Model for a site entry
#author: Leonardo Pessoa
#since: 05/09/2016
"""
from decimal import Decimal
consolidated_financials = models.BooleanField()
type = models.ForeignKey(Type)
tier1_business = models.ForeignKey(Business, limit_choices_to = {'tier': 1}, related_name='%(class)s_tier1')
tier2_business = models.ForeignKey(Business, limit_choices_to = {'tier': 2}, related_name='%(class)s_tier2')
tier3_business = models.ForeignKey(Business, limit_choices_to = {'tier': 3}, related_name='%(class)s_tier3')
site_name = models.CharField(max_length = 150, unique=True)
site_id = models.IntegerField()
region = models.ForeignKey(Region)
country = models.ForeignKey(Country)
city = models.ForeignKey(City)
site_type = models.ForeignKey(SiteType)
remote_site = models.BooleanField()
finance_manager_name = models.CharField(max_length = 50)
finance_manager_sso = models.IntegerField()
quarter = models.DecimalField(max_digits = 12, decimal_places = 2, default=Decimal('0.0'))
revenue = models.DecimalField(max_digits = 12, decimal_places = 2, default=Decimal('0.0'))
supply_chain_manager_name = models.CharField(max_length = 50, default='')
supply_chain_manager_sso = models.IntegerField(default=000000000)
product_lines = models.CharField(max_length = 100, default='')
manufacturing_processes = models.TextField(max_length = 500, default='')
factory_utilization = models.DecimalField(max_digits = 5, decimal_places = 2, default=Decimal('0.0'))
fte = models.IntegerField()
hourly = models.IntegerField()
salaried = models.IntegerField()
other = models.TextField(max_length = 500, default='')
ges_id = models.CharField(max_length = 20)
latitude = models.DecimalField(max_digits = 10, decimal_places=7, default=Decimal('0.0'))
longitude = models.DecimalField(max_digits = 10, decimal_places=7, default=Decimal('0.0'))
The row:
row
{'City': 'xxxxxxx',
'Consolidated financials': 'True',
'Country': 'Argentina (AR)',
'FTE': '',
'Factory Utilization': '',
'Finance Manager Name': '',
'Finance Manager SSO': '',
'Hourly': '',
'Manufacturing Processes': '',
'Other': '',
'Product Lines': '',
'Quarter': '',
'Region': 'Latin America',
'Remote site?': 'True',
'Revenue': '',
'Salaried': '',
'Site ID': '12312',
'Site Name': 'xxxxxxxxx',
'Supply Chain Manager Name': '',
'Supply Chain Manager SSO': '',
'Tier-1 business': 'xxxxxxxxxx',
'Tier-2 business': 'xxxxxxxxxxxxx',
'Tier-3 business': 'Latin America',
'Type': 'xxxxxx xxxxx',
'Type of site?': 'Other'}
I know the code has a lot of room for performance optimization but I just want to prove the functionality first.
Thanks!
The problem is that your Site model is expecting other to be an int (does the model have other = IntegerField or similar?), and you're providing an empty string. The easiest fix is to change row['Other'] to row['Other'] or 0
If you know that you're going to get non-numeric values as a general rule, then you could add basic logic to test for non-digits, or update your IntegerField to something which can accept text. A list of valid Django fields can be found here.

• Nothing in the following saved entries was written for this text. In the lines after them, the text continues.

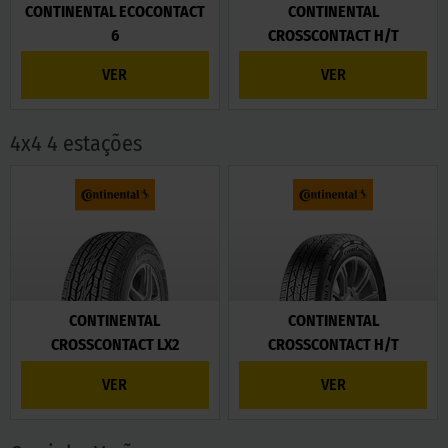
CONTINENTAL ECOCONTACT
CONTINENTAL
6
CROSSCONTACT H/T
VER
VER
4x4 4 estações
CONTINENTAL
CONTINENTAL
CROSSCONTACT LX2
CROSSCONTACT H/T
VER
VER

# An example of conditional logic to test for a non-number and use 0 if so
other = row['Other'] if row['Other'] and row['Other'].isdigit() else 0
Edit
Looking at your model, the issue is probably not with the Other field, but there are typing problems nevertheless. For example Supply Chain Manager SSO is supposed to be an int, but you are definitely passing a ''.